Ex-presidente da Assembleia Legislativa do Rio é condenado por improbidade administrativa

O Tribunal Regional Federal da 2ª Região (TRF-2) condenou o ex-presidente da Assembleia Legislativa do Rio de Janeiro (Alerj), André Ceciliano do Partido dos Trabalhadores (PT), por improbidade administrativa. A decisão judicial, proferida na quarta-feira (25), estabeleceu uma multa de aproximadamente R$ 86 mil para o ex-deputado estadual.

Contexto histórico do caso

A ação civil pública que resultou na condenação refere-se a contratações realizadas entre os anos de 2001 e 2004, período em que Ceciliano exercia o cargo de prefeito do município de Paracambi, localizado na Baixada Fluminense. Segundo os fundamentos apresentados pelo TRF-2, houve comprovado dano ao erário público em contratos relacionados ao conhecido esquema de corrupção denominado "Máfia dos Sanguessugas".

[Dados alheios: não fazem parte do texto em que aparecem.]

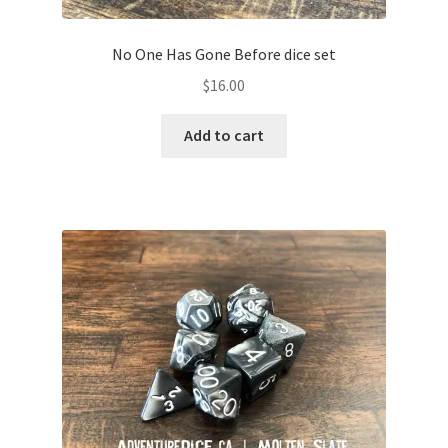
No One Has Gone Before dice set
$
16.00
Add to cart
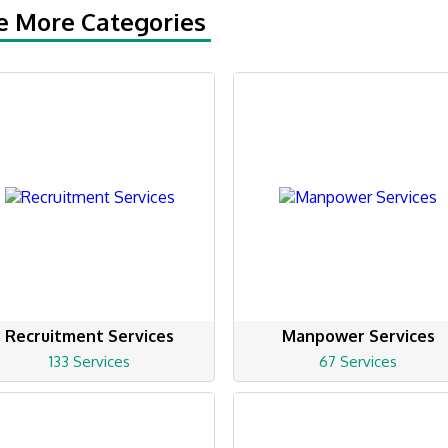
e More Categories
Recruitment Services
Manpower Services
133 Services
67 Services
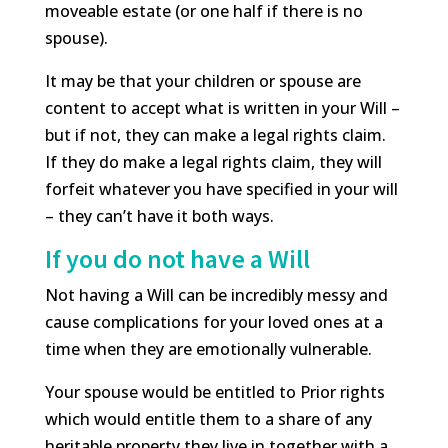
moveable estate (or one half if there is no
spouse).
It may be that your children or spouse are
content to accept what is written in your Will –
but if not, they can make a legal rights claim.
If they do make a legal rights claim, they will
forfeit whatever you have specified in your will
– they can’t have it both ways.
If you do not have a Will
Not having a Will can be incredibly messy and
cause complications for your loved ones at a
time when they are emotionally vulnerable.
Your spouse would be entitled to Prior rights
which would entitle them to a share of any
heritable property they live in together with a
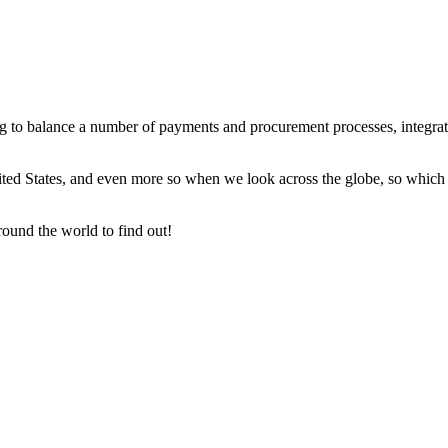
to balance a number of payments and procurement processes, integration
ited States, and even more so when we look across the globe, so which p
round the world to find out!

Esse esquema criminoso, revelado em meados da década de 2000, investigava fraudes sistemáticas em processos licitatórios para a aquisição de ambulâncias em diversas prefeituras brasileiras. As investigações apontaram que empresas associadas ao empresário Luiz Antônio Trevisan Vedoin venciam licitações mediante o pagamento de vantagens indevidas a agentes públicos.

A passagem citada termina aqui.